Добрыня с Илейкою спешились, остановились у крыльца. Через некоторое время огнищанин снова появился на смутно белевшей мраморной лестнице, поманил рукой:

— Ступайте сюда! О конях я позабочусь. Богатыри поднялись по лестнице, прошли тесными сенями и оказались перед вызолоченной дверью, на которой изображалось великое воинство Руси — конные и пешие с копьями и щитами, плывущие в ладьях. Перед дверью стояли два утра в пластинчатых доспехах с пышными конскими хвостами на шеломах, с секирами на высоких древках. Огнищанин осторожно отворил дверь и жестом пригасил витязей войти. Они вошли и очутились в светлице княгини Анны.
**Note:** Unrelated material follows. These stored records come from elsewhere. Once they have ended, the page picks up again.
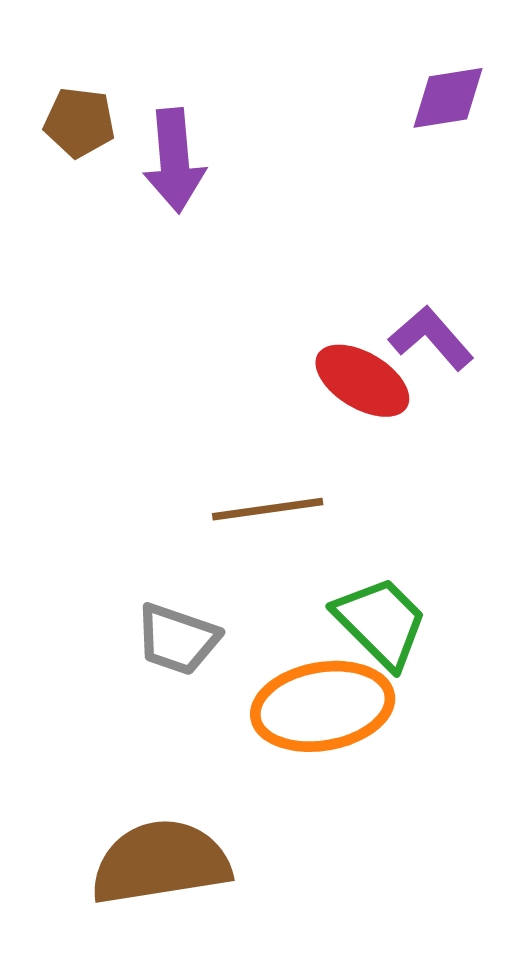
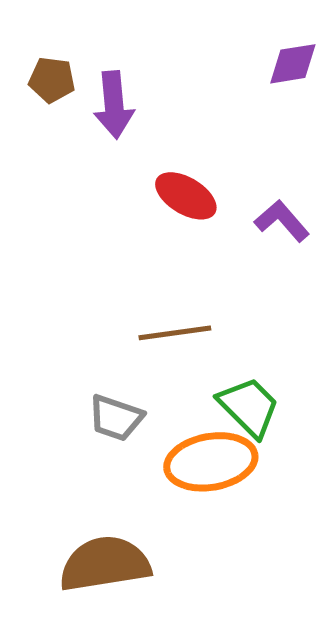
red ellipse: (362, 381) -> (186, 196), moved

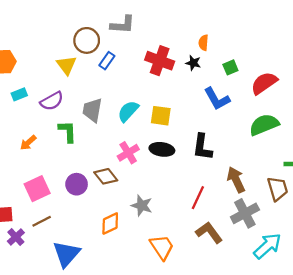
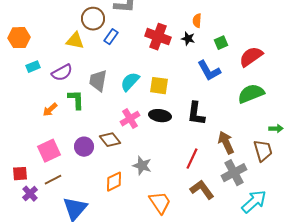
yellow triangle: (66, 65) -> (75, 41), turned -42
orange arrow: (28, 143) -> (50, 110), moved

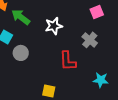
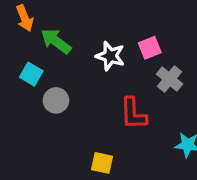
pink square: (97, 12) -> (150, 48), moved
white star: (54, 26) -> (110, 56), turned 30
Сравнительно небольшое помещение с пробитыми на византийский лад окнами освещалось римским пятнадцатирожковым светильником. Маленькие скамеечки, обитые шелком, с золотыми пряжками, на тканях странные существа — птицы с человечьими головами, греческие статуэтки в нишах и много лакированных, будто оледенелых, ларцев, расписанных диковинными цветами. Княгиня Анна в черном платье сидела у высокого станка и низала жемчугом пелену, которую обещала Десятинной церкви к её освящению. Это был образ пресвятой богородицы, составленный из семи шелков. Матово светил жемчуг, разложенный на сукно. Княгине помогали две сенные девушки. Князь был тут же. Перед ним стоял маленький пюпитр, а на нем свиток пергамена. Князь поднялся навстречу вошедшим, смятенный и могучий, как заветный дуб на острове Хортица, внушающий трепет и по новым христианским временам.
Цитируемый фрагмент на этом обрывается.